Se trata de Samuel Davidson, el hombre, entonces con veintinueve años, que atropelló a siete niños, matando a cuatro en el acto e hiriendo a los otros tres, uno de los cuales con daños cerebrales permanentes.
Samuel sale ileso.
Hace unos días la sentencia le impuso una pena de 21 años de prisión; en 2041 podrá disfrutar de la libertad condicional. Ni siquiera una sentencia de 100 años podría devolvernos a nuestros hijos, dice Danny, el padre.
Pero no es para confesar una sed de venganza insatisfecha; es la verdad del corazón de un padre desgarrado. Quién dice la verdad y la dirá hasta las últimas consecuencias.
Los niños fallecidos eran tres hermanos y una prima. Dos familias que quedaron destrozadas por el dolor; estaban juntas, en ese caluroso día de verano, para festejar un cumpleaños. Los padres de los tres hermanos que fueron atropellados junto a su prima son una pareja católica de origen libanés.
Danny y Leila Abdallah recuerdan el shock absoluto que sintieron esa tarde cuando recibieron la llamada que les anunciaba la tragedia; cuando llegaron al hospital, 4 sacerdotes se les acercaron para decirles que sus hijos y sobrina habían muerto. Acababan de dar permiso a tres de sus seis hijos para salir a comprar helados. El camino era corto y por la acera.
Un permiso razonable que se basa en la confianza igualmente razonable de que quienes viajan por la calle con vehículos de motor respetarán las reglas y que es bueno dejar cierta autonomía a los hijos a medida que crecen. Los padres lo hacemos, con una amplia sonrisa en el rostro para poder tapar ese velo de miedo que siempre llevamos encima: sabemos que sus vidas son valiosas y están expuestas a peligros. Sin embargo, tienes que hacerlo, eso bueno que sea así.

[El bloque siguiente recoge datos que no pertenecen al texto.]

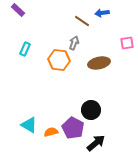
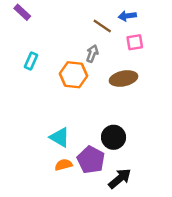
pink square: (127, 43) -> (135, 42), moved
cyan triangle: (29, 125) -> (60, 137), moved

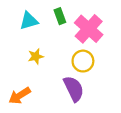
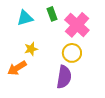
purple semicircle: (74, 89) -> (64, 77), turned 35
orange arrow: (20, 96) -> (17, 68), moved

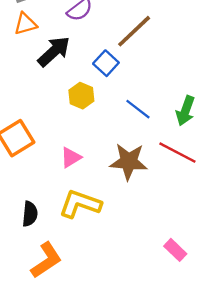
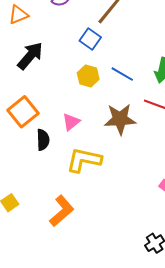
black arrow: (54, 51) -> (30, 56), moved
yellow hexagon: (81, 96) -> (88, 76), moved
black semicircle: (30, 214) -> (43, 140), moved

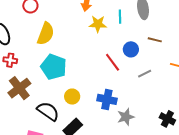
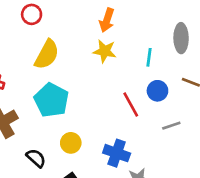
cyan line: (120, 17) -> (149, 57), moved
yellow star: (98, 24) -> (105, 51), moved
black semicircle: (48, 111) -> (36, 158), size x0.7

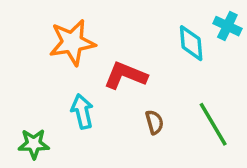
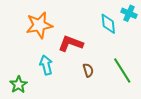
green star: (34, 144) -> (18, 85), turned -30

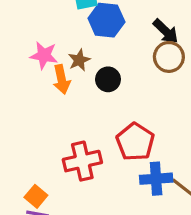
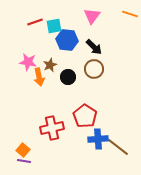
black arrow: (166, 31) -> (94, 47), moved
brown circle: (169, 57) -> (94, 69), moved

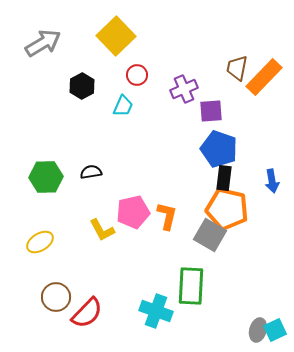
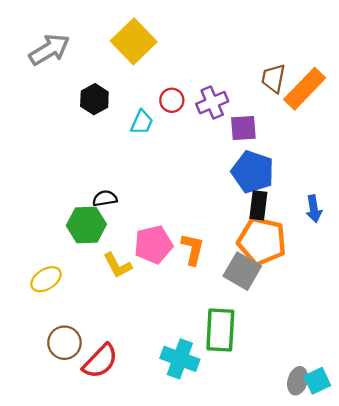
red circle: (137, 75) -> (172, 100), moved
green hexagon: (46, 177) -> (86, 225), moved

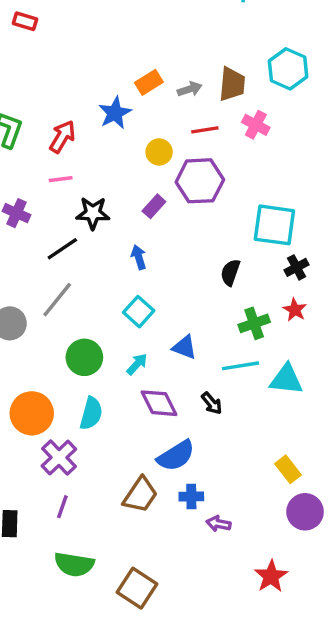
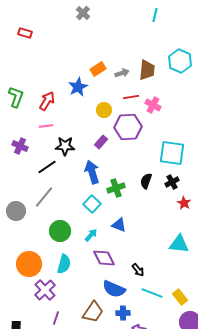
pink cross: (256, 125) -> (153, 105), moved
blue arrow: (139, 257) -> (92, 172), size x1.6
black cross: (297, 267) -> (172, 182), moved
green cross: (254, 323) -> (116, 188), moved
cyan line: (241, 366) -> (152, 293), moved, turned 30
black arrow: (212, 403) -> (138, 270), moved
blue semicircle: (176, 456) -> (114, 289), turned 55
purple line: (62, 507) -> (56, 318), moved

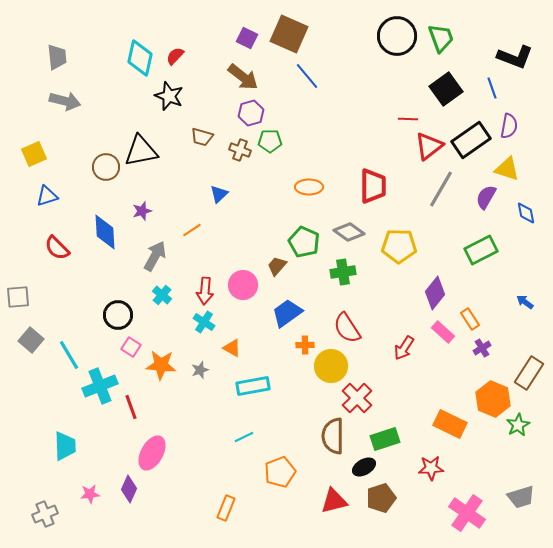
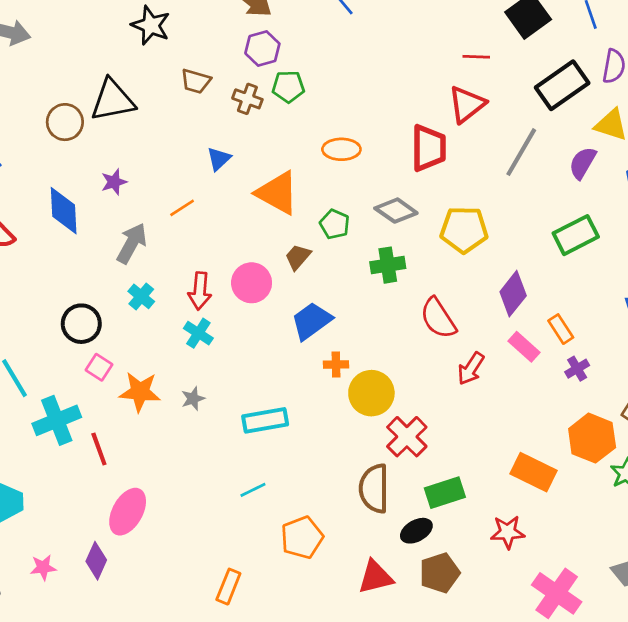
red triangle: (429, 146) -> (467, 104), moved
green pentagon: (304, 242) -> (335, 224), size x0.7
red semicircle: (347, 328) -> (438, 318), moved
orange triangle: (232, 348) -> (277, 193), moved, size x1.8

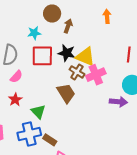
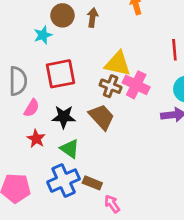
brown arrow: (68, 26) -> (93, 18), moved
cyan star: (34, 33) -> (43, 35), moved
black star: (67, 53) -> (64, 117), moved
pink cross: (96, 75) -> (136, 85), turned -30

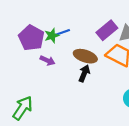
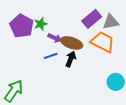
blue line: (63, 32) -> (51, 56), moved
purple arrow: (48, 60) -> (55, 38), moved

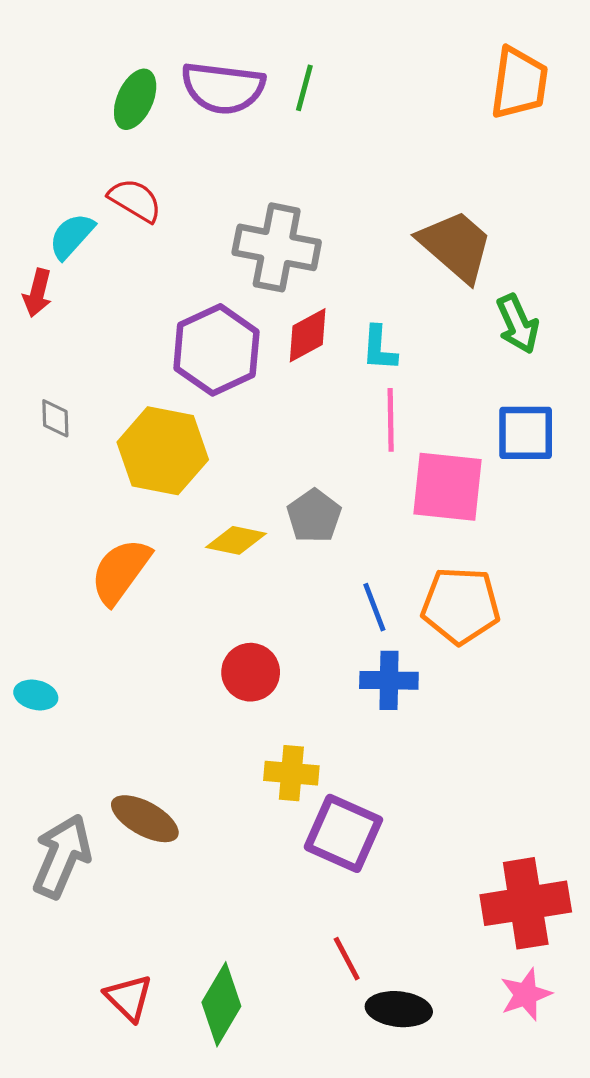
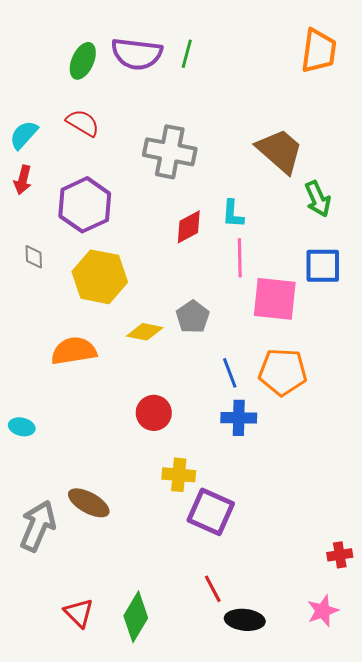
cyan semicircle: (72, 236) -> (24, 135), moved
red diamond: (308, 335) -> (189, 227), moved
purple hexagon: (216, 350) -> (85, 205), moved
orange semicircle: (120, 571) -> (74, 351), turned 45
red cross: (526, 903) -> (340, 555), moved, size x0.5

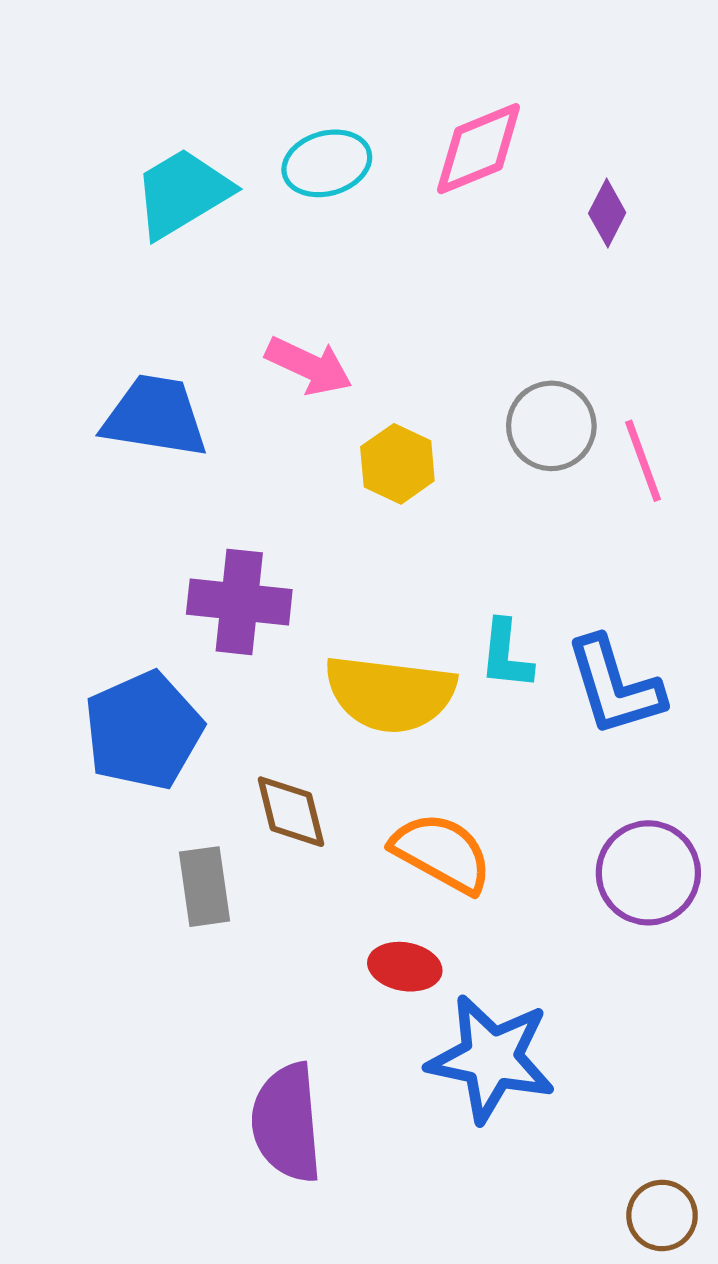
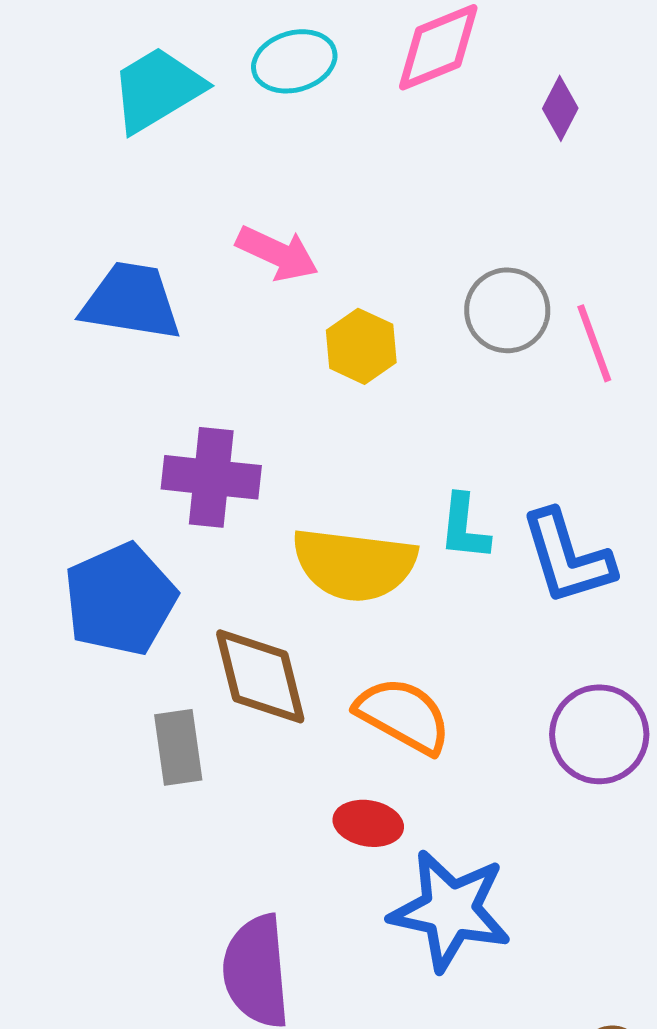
brown diamond: (291, 812) -> (260, 676), size x1.4

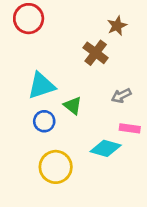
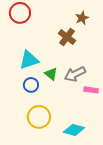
gray arrow: (121, 96) -> (75, 74), moved, size x1.5
cyan diamond: (106, 148) -> (74, 130), moved

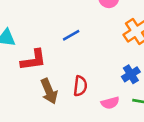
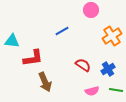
blue line: (71, 35) -> (62, 31), moved
red semicircle: (80, 86) -> (83, 65), moved, turned -63

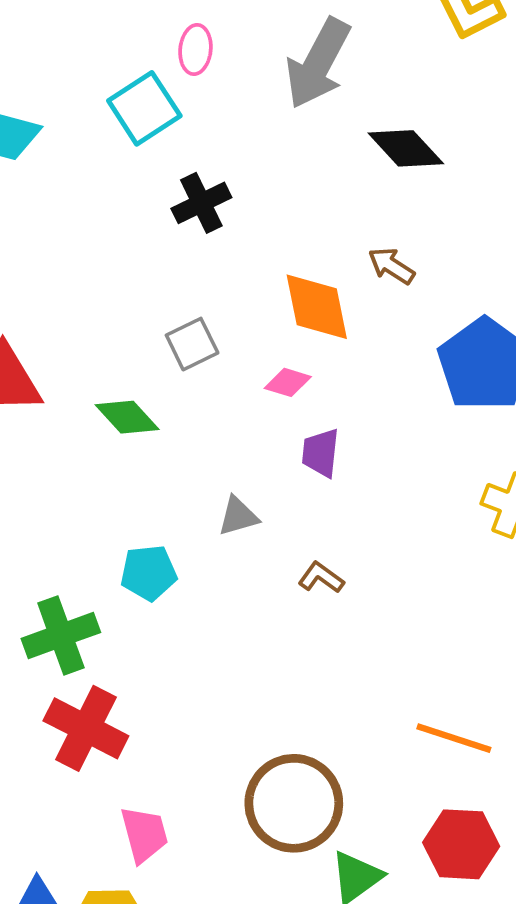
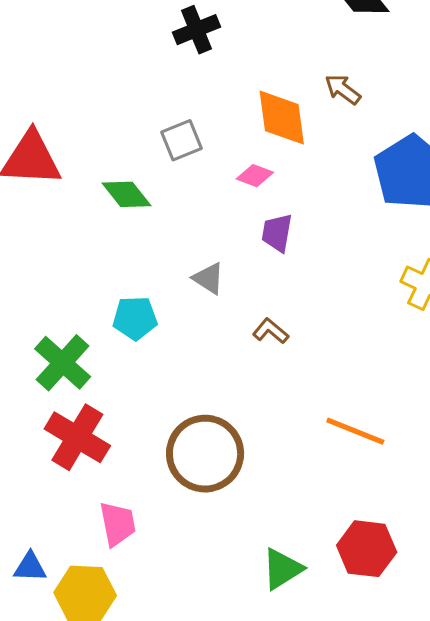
gray triangle: (238, 516) -> (209, 278), turned 45
green cross: (61, 635) -> (63, 363), turned -32
orange line: (454, 738) -> (355, 431), moved
brown circle: (294, 803) -> (205, 454), moved

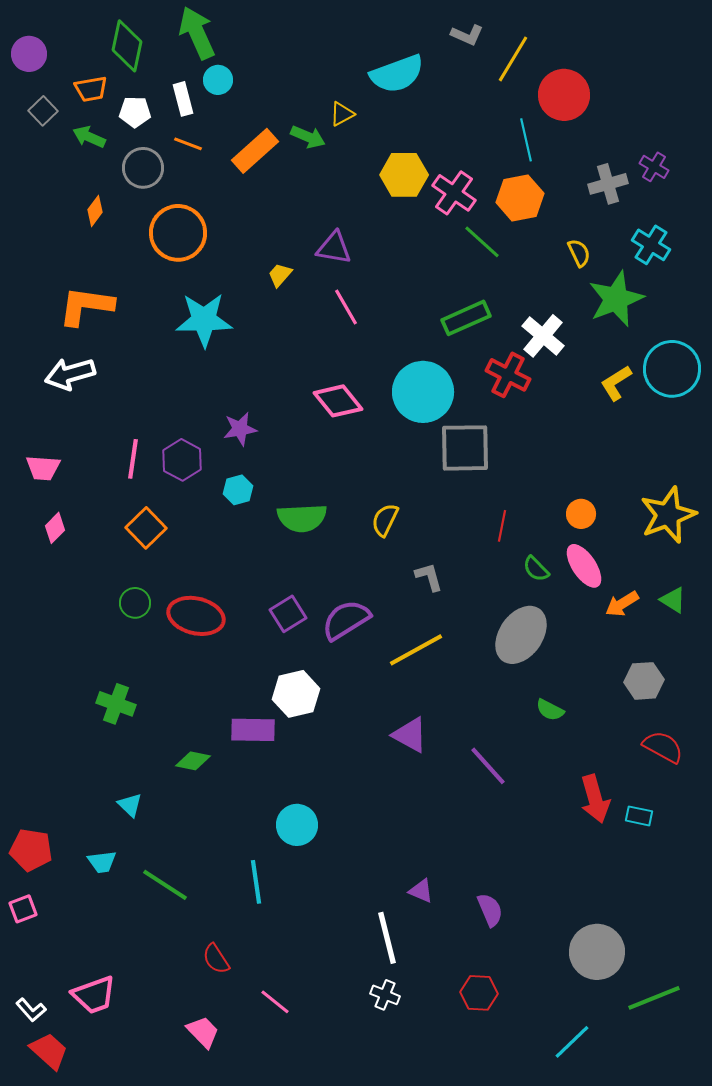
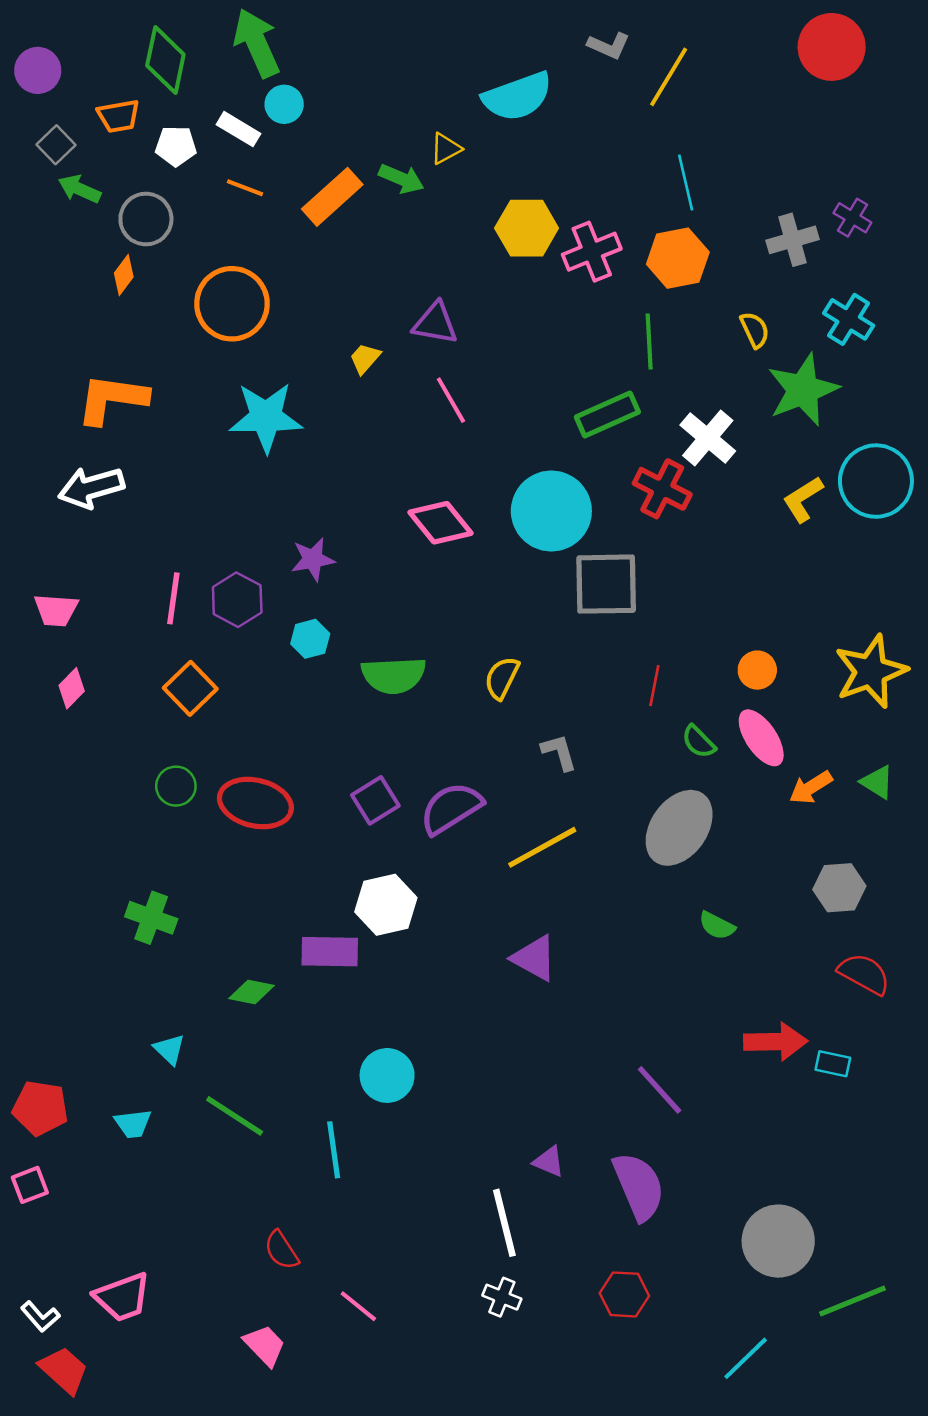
red circle: (564, 95) -> (832, 47), moved
white rectangle: (183, 99) -> (238, 129), turned -44
green arrow: (89, 137) -> (79, 189), moved
gray circle: (143, 168) -> (146, 219), moved
pink cross: (454, 193) -> (592, 252), turned 33
green line: (482, 242) -> (649, 342), moved, turned 45
purple line: (488, 766) -> (660, 1090), moved
red arrow: (595, 799) -> (776, 1042), turned -75
green line: (165, 885) -> (235, 1116), moved
purple semicircle: (490, 910) -> (639, 1186), size x1.6

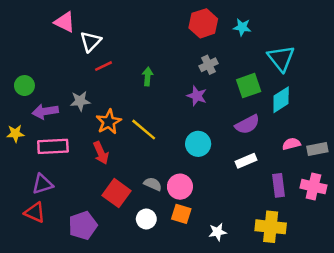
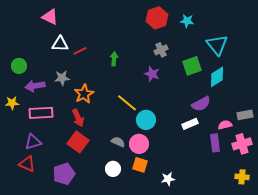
white triangle: (91, 41) -> (60, 44), moved, turned 48
purple semicircle: (247, 124) -> (201, 104), moved
yellow line: (144, 130) -> (127, 103), moved
cyan circle: (198, 144) -> (146, 120), moved
pink semicircle: (291, 144) -> (225, 125), moved
pink cross: (313, 187) -> (242, 144), turned -30
red square: (116, 193) -> (78, 142), moved
yellow cross: (271, 227) -> (242, 177), moved, size x0.6

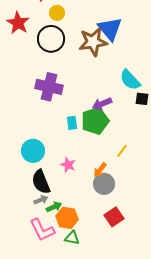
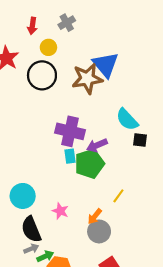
purple cross: (49, 87) -> (70, 131), moved
cyan rectangle: (72, 123) -> (70, 156), moved

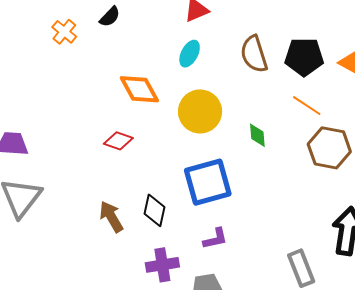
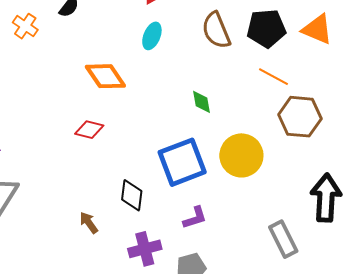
yellow circle: (200, 111) -> (241, 155), moved
green diamond: (257, 135) -> (201, 102), moved
brown arrow: (111, 217) -> (89, 223), moved, size x0.7

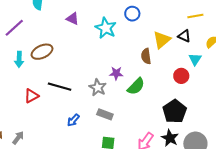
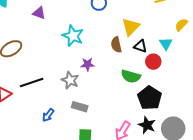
cyan star: (106, 28) -> (73, 36), moved
black triangle: (184, 36) -> (140, 46), moved
green semicircle: (136, 86) -> (131, 76), moved, turned 66
black line: (60, 87) -> (32, 82), turned -30

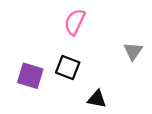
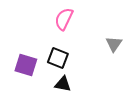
black triangle: (97, 99) -> (63, 84), moved

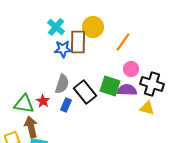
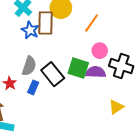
blue star: (63, 49) -> (30, 30), turned 30
yellow triangle: (147, 108) -> (116, 107), moved, turned -49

Pero la de Antony, 13 años, Angelina, 12 años y Sienna Abdallah, 9 años junto a su prima, Veronique Sakr de 11 años se cruzaron con la vida del joven Samuel; una vida mal gastada, capaz de llevarse a los demás sin otro motivo que el autodescuido, el abandono a sustancias capaces de alterar el sentido de la realidad y la percepción del peligro. Sin embargo, una vida a su vez digna de la redención de Cristo.
El dolor y el no aceptar la pérdida cayeron sobre estos padres, pero Danny y Leila son cristianos y saben que cada cosa, en Cristo, asume un sentido, por muy misterioso que sea. Se prepararon de alguna manera para una prueba muy grande, siempre han sabido que sin la fe de Cristo nada resistiría el impacto de la vida.
En una entrevista a EWTN recogida por CNA , esta pareja recuerda que todo en su vida, incluso cuando se conocieron, giraba alrededor de la fe. Desde el principio, se sintieron atraídos por la fe del otro. "La primera pregunta que Danny me hizo fue: '¿Rezas?' Y esa fue la señal por parte de Dios", dice Leila.
Del mismo modo, Danny asegura que la fe de Leila era muy importante para él. "Siempre digo que la decisión más importante que tomas en tu vida es casarte, y se que una mujer que ama y teme a Dios estará contigo en los momentos más oscuros", dijo.
Esta fe les permitió lograr algo humanamente inaceptable pero que en cambio es la única forma verdadera de liberad: perdonaron a Samuel y rezan por él.
El perdón es una actitud para la que se prepara con pequeños actos continuos, con un agrandamiento progresivo del corazón hasta el punto de hacerlo capaz de un perdón semejante al de Cristo; incluso en la cruz pide que quien lo torturó y ahora lo quiere muerto reciba el perdón del Padre.
Perdonaron tanto ellos como la familia de Veronique. Lo hicieron por su bien, por el bien de sus familias, por el bien de la comunidad y por la verdad que como cristianos creen fírmamente: amar hasta el don de sí, amar incluso a los enemigos.
Incluso sorprendieron al primer ministro del país; ver vivir profundamente las palabras de perdón que el mismo Jesús nos enseña en el Padrenuestro es chocante, incluso para los primeros cargos del Estado.
Seguramente no lograron que esta brasa ardiente de dolor por la pérdida de sus hijos se apagara, pero saben con certeza que no es sin propósito ni objeto. Tienen claro en la mente y el corazón que para sus tres hijos ya fallecidos como para los otros tres y ellos mismos, el único horizonte digno de ser considerado es la vida eterna, la verdadera vida: sin lágrimas, preocupaciones, luto.
Por eso, además de no haber sucumbido a la desesperación y la rabia y haber perdonado íntima y públicamente al verdugo de sus hijos, se dedican a ayudar a otros padres afectados por lutos similares.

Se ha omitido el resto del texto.